Keynote Speaker: Professor Leora Auslander, University of Chicago

Program Committee: Dr Zara Anishanslin (University of Delaware), Dr Manuel Barcia, (University of Leeds), Professor Kathy Brown, (University of Pennsylvania), Dr Joshua Brown, (The Graduate Center, CUNY), Dr Joanna Cohen, (Queen Mary University of London), Dr Christian Crouch (Bard College), Dr Catherine Dann Roeber, (Winterthur Museum), Dr Bronwen Everill, (Cambridge University), Dr Ignacio Gallup-Diaz, (Bryn Mawr College), Dr Benjamin Irvin (Indiana University and Editor, Journal of American History).

How does war end and who ends it? Historians often turn to diplomacy and formal politics to answer this question. It is clear, however, that a much broader population, both military and civilian, shape the outcome of wars. Yet there has been little systematic research on the roles of ordinary people in these processes. This conference will explore the processes that exist between treaty-making and memory-making, interrogating the messy, uncoordinated ways in which individuals, communities, nations, and empires come to terms with the meanings of war and the promises of peace. This conference seeks to gather historians, art historians, literary scholars, archivists and curators to answer these important questions.

We invite proposals for a wide-ranging, interdisciplinary conference. We seek papers that privilege the object and the image in order to examine how material and visual culture shaped the making and meaning of war and peace. This focus on the material and visual allows us to investigate the ethical questions and emotional implications posed by the object and the image. We encourage paper proposals on topics such as (but not limited to):

• Individual responses to war (emotional, intellectual, political, aesthetic and physical) that were enabled, mediated or amplified by image and/or objects.

• Collective responses of communities (local, class-based, race-based, gender-based, regional) to former enemies both local and distant and how these responses shaped landscapes of nationalism and empire.

• Explorations as to whether military and civilians, as well as men, women, and children approach the process of coming to terms with war differently.

The conference will feature a keynote address, discussion-intensive panels of research in progress with senior scholars acting as discussants, a plenary workshop on the ways in which boundaries between war and peace are drawn up, and break-out sessions on pedagogical approaches to material and visual culture.
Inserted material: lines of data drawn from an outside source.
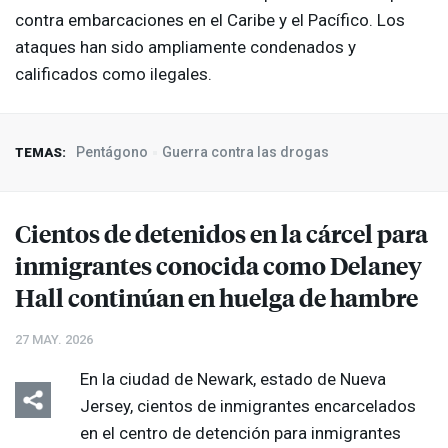
contra embarcaciones en el Caribe y el Pacífico. Los
ataques han sido ampliamente condenados y
calificados como ilegales.
Pentágono
Guerra contra las drogas
TEMAS:
Cientos de detenidos en la cárcel para
inmigrantes conocida como Delaney
Hall continúan en huelga de hambre
27 MAY. 2026
En la ciudad de Newark, estado de Nueva
Jersey, cientos de inmigrantes encarcelados
en el centro de detención para inmigrantes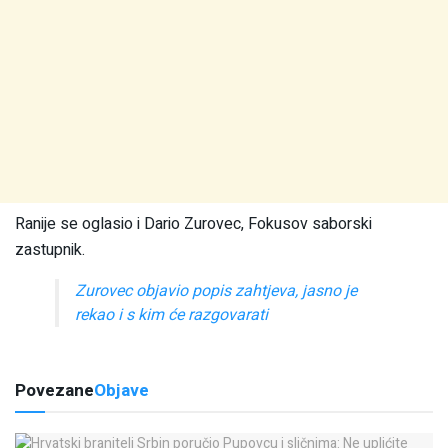
Ranije se oglasio i Dario Zurovec, Fokusov saborski
zastupnik.
Zurovec objavio popis zahtjeva, jasno je
rekao i s kim će razgovarati
Povezane
Objave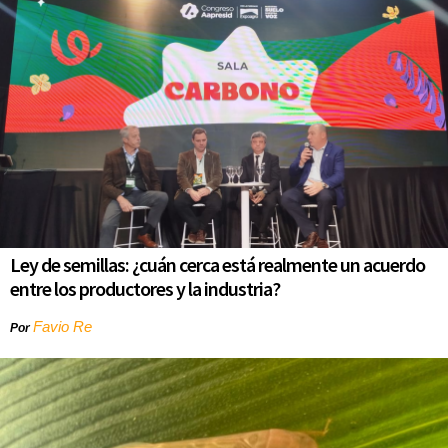
Ley de semillas: ¿cuán cerca está realmente un acuerdo
entre los productores y la industria?
Favio Re
Por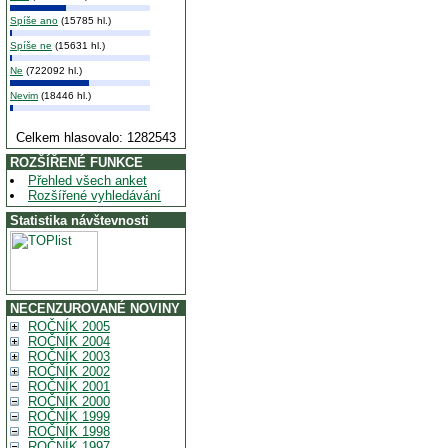
Spíše ano
(15785 hl.)
Spíše ne
(15631 hl.)
Ne
(722092 hl.)
Nevim
(18446 hl.)
Celkem hlasovalo: 1282543
ROZŠÍŘENÉ FUNKCE
Přehled všech anket
Rozšířené vyhledávání
Statistika návštevnosti
NECENZUROVANÉ NOVINY
ROČNÍK 2005
ROČNÍK 2004
ROČNÍK 2003
ROČNÍK 2002
ROČNÍK 2001
ROČNÍK 2000
ROČNÍK 1999
ROČNÍK 1998
ROČNÍK 1997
Most papers will be pre-circulated via a password protected website, accessible only to conference registrants, who will be expected to read them in advance. Presenters will make brief oral summaries of pre-circulated papers. Papers of approximately 7,500 words will be due for pre-circulation no later than 1 October 2018. Some support for travel and lodging expenses will be available to conference presenters.

Proposals are welcome from scholars in all disciplines at all levels and should be submitted to mceas@ccat.sas.upenn.edu no later than 30 September 2017.

Please include a prospectus of no more than 300 words and a one-page curriculum vitae, together in one pdf document labeled with the proposer’s surname. The author’s name, paper title, institutional affiliation, and email address should appear at the top of the first page. Decisions will be made in the Fall of 2017.